Part poetry, part travelogue, part family drama, Our Summer in Tehran is an intimate and nuanced portrait, not of a nation, but of its people. Our Summer in Tehran, takes us into the fascinating, and yet strikingly familiar home of the typical Iranian family.

Justine Shapiro, a Jewish-American filmmaker and former host of the travel series GlobeTrekker, takes her 6-year-old son with her to Tehran where they spend the summer with three families: a religious family with ties to the government; a cosmopolitan, secular family; and a single mom. When the Iranian government abruptly gives Justine and Mateo 48 hours to leave the country, promising relationships are severed.

In English and Persian with English subtitles. 59 minutes.
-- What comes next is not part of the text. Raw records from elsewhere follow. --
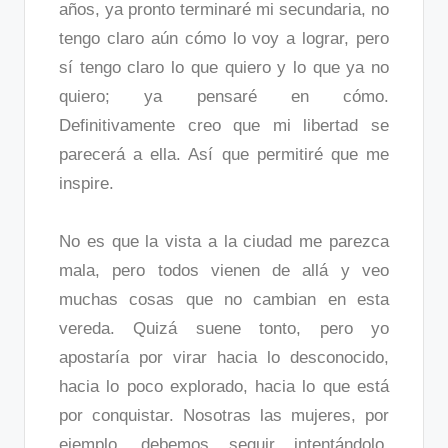
años, ya pronto terminaré mi secundaria, no
tengo claro aún cómo lo voy a lograr, pero
sí tengo claro lo que quiero y lo que ya no
quiero; ya pensaré en cómo.
Definitivamente creo que mi libertad se
parecerá a ella. Así que permitiré que me
inspire.
No es que la vista a la ciudad me parezca
mala, pero todos vienen de allá y veo
muchas cosas que no cambian en esta
vereda. Quizá suene tonto, pero yo
apostaría por virar hacia lo desconocido,
hacia lo poco explorado, hacia lo que está
por conquistar. Nosotras las mujeres, por
ejemplo, debemos seguir intentándolo.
Produced by Promises Films and the Independent Television Service (ITVS), with partial funding from the Corporation for Public Broadcasting (CPB).


Justine Shapiro is an Academy Award-nominated, Emmy Award-winning documentary producer & director (Promises and Our Summer in Tehran) and television host. She hosted the travel series GlobeTrekker for 10 years. Her new series, Time Team America, premieres nationally on PBS in summer 2014.
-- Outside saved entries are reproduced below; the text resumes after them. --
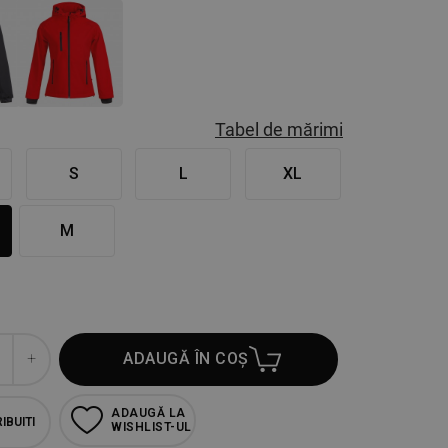
Tabel de mărimi
S
L
XL
M
ADAUGĂ ÎN COȘ
ADAUGĂ LA
IBUITI
WISHLIST-UL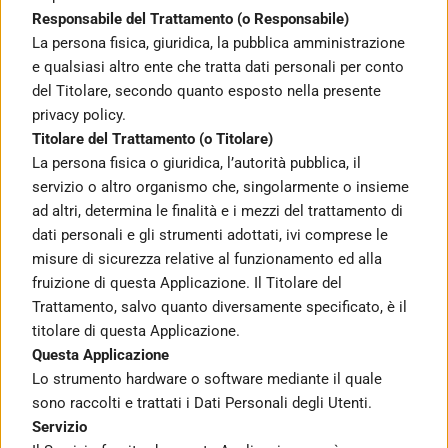
Responsabile del Trattamento (o Responsabile)
La persona fisica, giuridica, la pubblica amministrazione 
e qualsiasi altro ente che tratta dati personali per conto 
del Titolare, secondo quanto esposto nella presente 
privacy policy.
Titolare del Trattamento (o Titolare)
La persona fisica o giuridica, l’autorità pubblica, il 
servizio o altro organismo che, singolarmente o insieme 
ad altri, determina le finalità e i mezzi del trattamento di 
dati personali e gli strumenti adottati, ivi comprese le 
misure di sicurezza relative al funzionamento ed alla 
fruizione di questa Applicazione. Il Titolare del 
Trattamento, salvo quanto diversamente specificato, è il 
titolare di questa Applicazione.
Questa Applicazione
Lo strumento hardware o software mediante il quale 
sono raccolti e trattati i Dati Personali degli Utenti.
Servizio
Marjaneh Moghimi is the founder of Butimar Productions, a San Francisco–based production company dedicated to preserving the cultural traditions of the East. Marjaneh has produced award-winning films, with directors such as Michael Apted and Bahman Kiarostami. Her recent film, Fifi Howls premiered at the 2013 Telluride Film Festival and was directed by Mitra Farahani.

Sabereh Kashi received an MA in Art Studies from Tehran University. She has edited numerous documentaries including Calling Nate, In The Name of Their Mothers and Boys and Men Healing. She directed and produced the documentaries Lalezar Street and Mourners of Surijan, commissioned by Frontline World. Currently she is making a personal documentary.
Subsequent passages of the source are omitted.